Task item => Only some lines are wanted: please transcribe exactly those from the one containing "Segment <item>right lung" through the end of the data, pictures excluded.

Records for this exercise =>
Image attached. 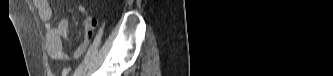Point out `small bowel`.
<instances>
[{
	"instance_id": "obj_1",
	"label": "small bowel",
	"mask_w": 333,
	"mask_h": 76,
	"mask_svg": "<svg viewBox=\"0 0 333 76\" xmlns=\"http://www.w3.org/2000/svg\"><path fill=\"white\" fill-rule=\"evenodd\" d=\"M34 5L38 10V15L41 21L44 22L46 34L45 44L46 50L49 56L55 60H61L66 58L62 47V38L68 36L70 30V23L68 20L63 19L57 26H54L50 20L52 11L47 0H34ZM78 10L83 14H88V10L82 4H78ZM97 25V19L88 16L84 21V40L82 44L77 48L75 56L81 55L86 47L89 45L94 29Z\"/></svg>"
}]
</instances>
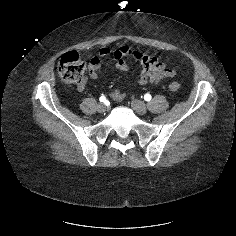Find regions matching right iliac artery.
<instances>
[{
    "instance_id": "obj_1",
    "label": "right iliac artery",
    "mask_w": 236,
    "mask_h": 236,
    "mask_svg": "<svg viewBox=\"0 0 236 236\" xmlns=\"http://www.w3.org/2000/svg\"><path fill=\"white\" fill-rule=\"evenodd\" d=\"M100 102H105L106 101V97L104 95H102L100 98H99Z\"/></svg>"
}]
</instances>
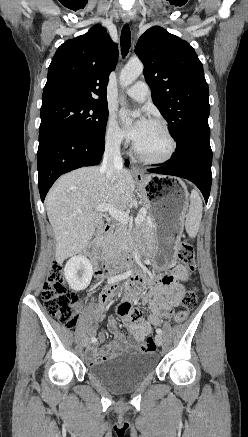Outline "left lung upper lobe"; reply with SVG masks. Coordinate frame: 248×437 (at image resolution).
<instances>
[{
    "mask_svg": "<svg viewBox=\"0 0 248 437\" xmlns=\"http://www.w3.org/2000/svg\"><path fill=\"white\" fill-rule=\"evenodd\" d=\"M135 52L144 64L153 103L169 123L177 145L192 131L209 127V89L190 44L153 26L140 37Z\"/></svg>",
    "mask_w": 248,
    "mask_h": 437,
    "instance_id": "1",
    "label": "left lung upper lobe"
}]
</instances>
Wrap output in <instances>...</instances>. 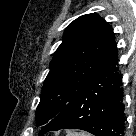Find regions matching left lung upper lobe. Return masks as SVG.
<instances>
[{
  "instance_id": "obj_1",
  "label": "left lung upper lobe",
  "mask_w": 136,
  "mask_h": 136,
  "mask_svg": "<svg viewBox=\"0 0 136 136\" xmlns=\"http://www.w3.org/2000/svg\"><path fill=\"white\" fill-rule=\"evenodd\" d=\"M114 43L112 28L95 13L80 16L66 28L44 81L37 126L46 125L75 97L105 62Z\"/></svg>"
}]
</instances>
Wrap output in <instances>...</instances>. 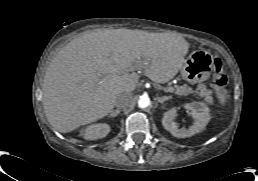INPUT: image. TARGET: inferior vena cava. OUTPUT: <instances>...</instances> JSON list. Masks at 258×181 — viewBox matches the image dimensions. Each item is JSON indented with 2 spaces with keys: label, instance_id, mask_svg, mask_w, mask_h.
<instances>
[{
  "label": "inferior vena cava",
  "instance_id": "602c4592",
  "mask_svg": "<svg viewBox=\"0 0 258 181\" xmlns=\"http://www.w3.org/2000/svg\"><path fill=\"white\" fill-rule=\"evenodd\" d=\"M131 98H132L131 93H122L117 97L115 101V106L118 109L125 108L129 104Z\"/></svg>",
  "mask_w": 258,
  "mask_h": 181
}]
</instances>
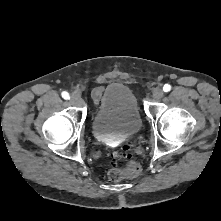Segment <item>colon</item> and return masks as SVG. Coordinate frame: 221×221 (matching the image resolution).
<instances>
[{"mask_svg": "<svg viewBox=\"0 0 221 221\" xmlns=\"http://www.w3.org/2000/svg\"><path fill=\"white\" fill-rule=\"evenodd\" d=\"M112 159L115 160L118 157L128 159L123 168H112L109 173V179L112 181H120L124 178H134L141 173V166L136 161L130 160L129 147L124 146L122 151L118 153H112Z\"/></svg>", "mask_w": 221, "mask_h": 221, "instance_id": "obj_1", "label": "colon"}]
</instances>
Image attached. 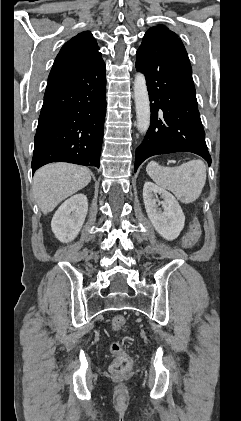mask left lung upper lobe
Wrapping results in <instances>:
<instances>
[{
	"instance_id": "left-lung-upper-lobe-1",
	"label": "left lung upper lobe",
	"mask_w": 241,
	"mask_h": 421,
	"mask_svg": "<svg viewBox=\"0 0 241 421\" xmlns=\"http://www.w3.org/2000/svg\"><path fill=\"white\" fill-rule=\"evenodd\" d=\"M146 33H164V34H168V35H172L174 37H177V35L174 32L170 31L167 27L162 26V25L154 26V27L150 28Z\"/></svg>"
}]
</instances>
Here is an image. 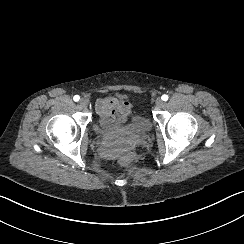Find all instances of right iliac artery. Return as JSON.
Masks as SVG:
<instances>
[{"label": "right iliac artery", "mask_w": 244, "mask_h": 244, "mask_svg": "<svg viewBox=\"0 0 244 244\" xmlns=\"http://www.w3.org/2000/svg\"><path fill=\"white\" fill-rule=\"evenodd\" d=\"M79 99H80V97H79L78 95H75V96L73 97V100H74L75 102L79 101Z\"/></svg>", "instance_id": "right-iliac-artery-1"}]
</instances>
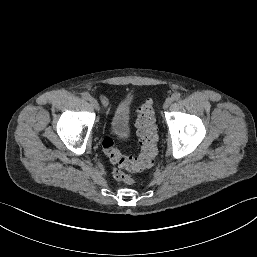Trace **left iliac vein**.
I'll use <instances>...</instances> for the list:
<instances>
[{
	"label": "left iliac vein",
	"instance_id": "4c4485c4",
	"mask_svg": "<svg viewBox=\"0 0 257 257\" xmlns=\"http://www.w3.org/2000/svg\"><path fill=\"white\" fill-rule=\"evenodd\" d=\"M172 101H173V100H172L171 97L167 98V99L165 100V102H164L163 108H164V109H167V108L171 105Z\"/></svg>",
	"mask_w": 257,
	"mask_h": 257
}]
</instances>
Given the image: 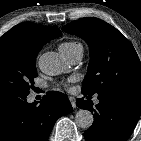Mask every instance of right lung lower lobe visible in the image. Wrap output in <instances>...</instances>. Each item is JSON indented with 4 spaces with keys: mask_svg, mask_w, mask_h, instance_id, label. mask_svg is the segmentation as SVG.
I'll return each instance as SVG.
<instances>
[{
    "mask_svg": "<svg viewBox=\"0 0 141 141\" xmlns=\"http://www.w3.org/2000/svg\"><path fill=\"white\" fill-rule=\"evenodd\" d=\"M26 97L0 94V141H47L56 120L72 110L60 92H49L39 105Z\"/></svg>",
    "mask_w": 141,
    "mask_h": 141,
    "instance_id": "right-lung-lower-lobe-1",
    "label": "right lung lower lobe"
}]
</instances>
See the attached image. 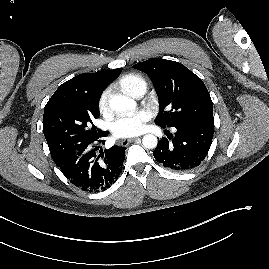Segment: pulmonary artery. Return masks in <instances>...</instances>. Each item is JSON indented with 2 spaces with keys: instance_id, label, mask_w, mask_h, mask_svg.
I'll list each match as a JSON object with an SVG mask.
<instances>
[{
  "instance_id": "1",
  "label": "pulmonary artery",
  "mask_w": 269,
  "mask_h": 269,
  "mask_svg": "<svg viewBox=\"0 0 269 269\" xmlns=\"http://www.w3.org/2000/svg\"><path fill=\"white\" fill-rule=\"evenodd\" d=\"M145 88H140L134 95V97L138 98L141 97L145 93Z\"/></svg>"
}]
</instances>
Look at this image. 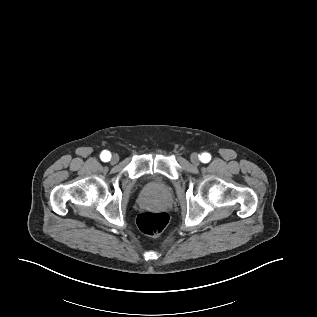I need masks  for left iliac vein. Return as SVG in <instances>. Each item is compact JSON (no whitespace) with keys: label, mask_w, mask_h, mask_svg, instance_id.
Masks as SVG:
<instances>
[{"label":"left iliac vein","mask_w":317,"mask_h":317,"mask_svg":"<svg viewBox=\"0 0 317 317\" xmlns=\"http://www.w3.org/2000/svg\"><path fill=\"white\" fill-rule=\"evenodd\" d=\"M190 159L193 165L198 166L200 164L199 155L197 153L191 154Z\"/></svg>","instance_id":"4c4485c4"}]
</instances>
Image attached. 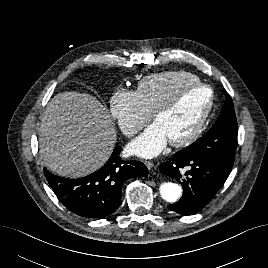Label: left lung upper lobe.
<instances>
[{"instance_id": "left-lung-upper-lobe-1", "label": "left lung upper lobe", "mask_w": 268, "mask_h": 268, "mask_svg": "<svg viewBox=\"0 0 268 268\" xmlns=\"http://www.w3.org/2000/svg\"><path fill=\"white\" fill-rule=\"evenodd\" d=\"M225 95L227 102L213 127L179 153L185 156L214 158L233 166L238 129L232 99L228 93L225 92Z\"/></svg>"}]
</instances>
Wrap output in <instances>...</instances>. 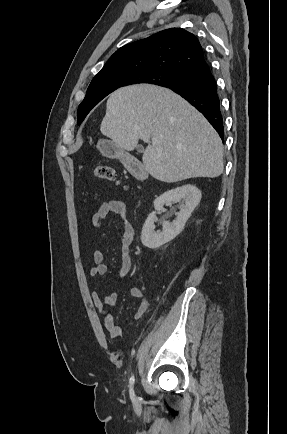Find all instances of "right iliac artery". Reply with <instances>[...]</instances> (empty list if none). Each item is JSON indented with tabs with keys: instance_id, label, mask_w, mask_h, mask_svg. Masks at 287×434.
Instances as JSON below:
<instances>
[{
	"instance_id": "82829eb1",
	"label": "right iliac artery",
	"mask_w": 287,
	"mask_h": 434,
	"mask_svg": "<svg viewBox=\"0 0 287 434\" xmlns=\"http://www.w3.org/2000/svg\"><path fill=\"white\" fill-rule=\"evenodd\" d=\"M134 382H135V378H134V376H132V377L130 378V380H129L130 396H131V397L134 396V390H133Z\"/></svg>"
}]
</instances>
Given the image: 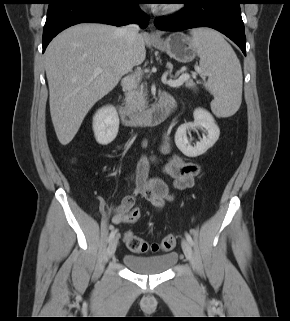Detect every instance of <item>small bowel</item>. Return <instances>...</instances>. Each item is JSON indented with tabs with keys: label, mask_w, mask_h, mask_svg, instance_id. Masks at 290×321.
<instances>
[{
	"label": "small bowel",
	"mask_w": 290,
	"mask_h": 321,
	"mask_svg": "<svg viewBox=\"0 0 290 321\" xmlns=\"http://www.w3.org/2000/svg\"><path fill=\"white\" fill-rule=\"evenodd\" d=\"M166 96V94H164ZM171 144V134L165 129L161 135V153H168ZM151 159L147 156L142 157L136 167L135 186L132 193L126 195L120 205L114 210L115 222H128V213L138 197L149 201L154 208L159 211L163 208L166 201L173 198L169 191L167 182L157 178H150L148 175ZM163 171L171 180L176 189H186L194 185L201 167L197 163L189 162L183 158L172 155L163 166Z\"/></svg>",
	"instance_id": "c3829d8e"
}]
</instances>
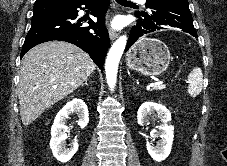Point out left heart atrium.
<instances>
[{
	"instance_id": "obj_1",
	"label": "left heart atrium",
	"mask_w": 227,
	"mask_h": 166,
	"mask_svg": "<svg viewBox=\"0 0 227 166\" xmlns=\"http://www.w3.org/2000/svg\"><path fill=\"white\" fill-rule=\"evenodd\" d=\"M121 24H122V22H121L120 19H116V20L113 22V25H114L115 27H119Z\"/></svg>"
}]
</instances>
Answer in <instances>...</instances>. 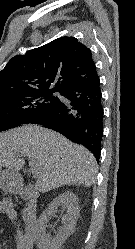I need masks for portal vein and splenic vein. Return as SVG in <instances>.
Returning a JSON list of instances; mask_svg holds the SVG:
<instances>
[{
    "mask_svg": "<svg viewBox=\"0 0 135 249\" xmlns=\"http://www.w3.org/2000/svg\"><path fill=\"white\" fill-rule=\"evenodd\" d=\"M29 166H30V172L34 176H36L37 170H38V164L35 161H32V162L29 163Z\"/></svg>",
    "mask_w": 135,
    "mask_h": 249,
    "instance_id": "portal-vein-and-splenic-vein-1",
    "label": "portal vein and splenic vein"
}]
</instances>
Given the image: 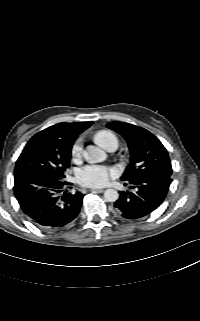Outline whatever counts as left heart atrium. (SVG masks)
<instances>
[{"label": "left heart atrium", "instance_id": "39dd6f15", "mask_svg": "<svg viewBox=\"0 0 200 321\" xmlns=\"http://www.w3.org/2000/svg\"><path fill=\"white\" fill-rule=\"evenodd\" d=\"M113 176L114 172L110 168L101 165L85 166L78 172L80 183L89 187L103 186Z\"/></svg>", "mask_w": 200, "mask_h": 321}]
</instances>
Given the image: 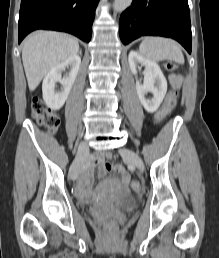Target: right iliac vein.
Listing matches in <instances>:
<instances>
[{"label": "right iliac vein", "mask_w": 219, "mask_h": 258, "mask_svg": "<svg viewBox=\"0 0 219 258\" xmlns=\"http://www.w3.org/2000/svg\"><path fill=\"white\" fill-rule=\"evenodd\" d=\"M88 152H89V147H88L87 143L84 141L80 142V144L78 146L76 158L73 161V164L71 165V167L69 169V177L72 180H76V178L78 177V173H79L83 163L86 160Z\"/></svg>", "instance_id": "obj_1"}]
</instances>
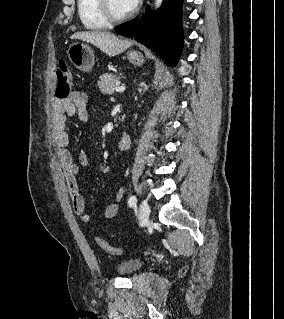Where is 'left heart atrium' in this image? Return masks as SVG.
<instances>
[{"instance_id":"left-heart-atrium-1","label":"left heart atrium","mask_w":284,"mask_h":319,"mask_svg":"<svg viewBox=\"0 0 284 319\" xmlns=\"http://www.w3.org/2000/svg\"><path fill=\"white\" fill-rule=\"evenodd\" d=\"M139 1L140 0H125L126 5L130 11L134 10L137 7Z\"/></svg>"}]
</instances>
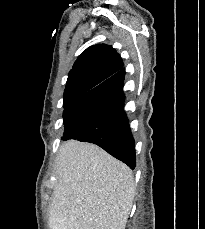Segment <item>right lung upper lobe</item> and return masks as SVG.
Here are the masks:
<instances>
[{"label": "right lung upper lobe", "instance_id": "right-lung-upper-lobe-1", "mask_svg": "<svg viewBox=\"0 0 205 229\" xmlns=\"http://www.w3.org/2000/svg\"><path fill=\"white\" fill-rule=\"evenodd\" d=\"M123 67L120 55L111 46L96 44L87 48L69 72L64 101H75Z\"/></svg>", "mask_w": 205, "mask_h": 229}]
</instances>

Written answer =>
Segment <item>right lung upper lobe</item> and return masks as SVG.
Here are the masks:
<instances>
[{"label": "right lung upper lobe", "instance_id": "right-lung-upper-lobe-1", "mask_svg": "<svg viewBox=\"0 0 205 229\" xmlns=\"http://www.w3.org/2000/svg\"><path fill=\"white\" fill-rule=\"evenodd\" d=\"M123 67L120 55L111 46L96 44L87 48L69 72L64 101H75Z\"/></svg>", "mask_w": 205, "mask_h": 229}]
</instances>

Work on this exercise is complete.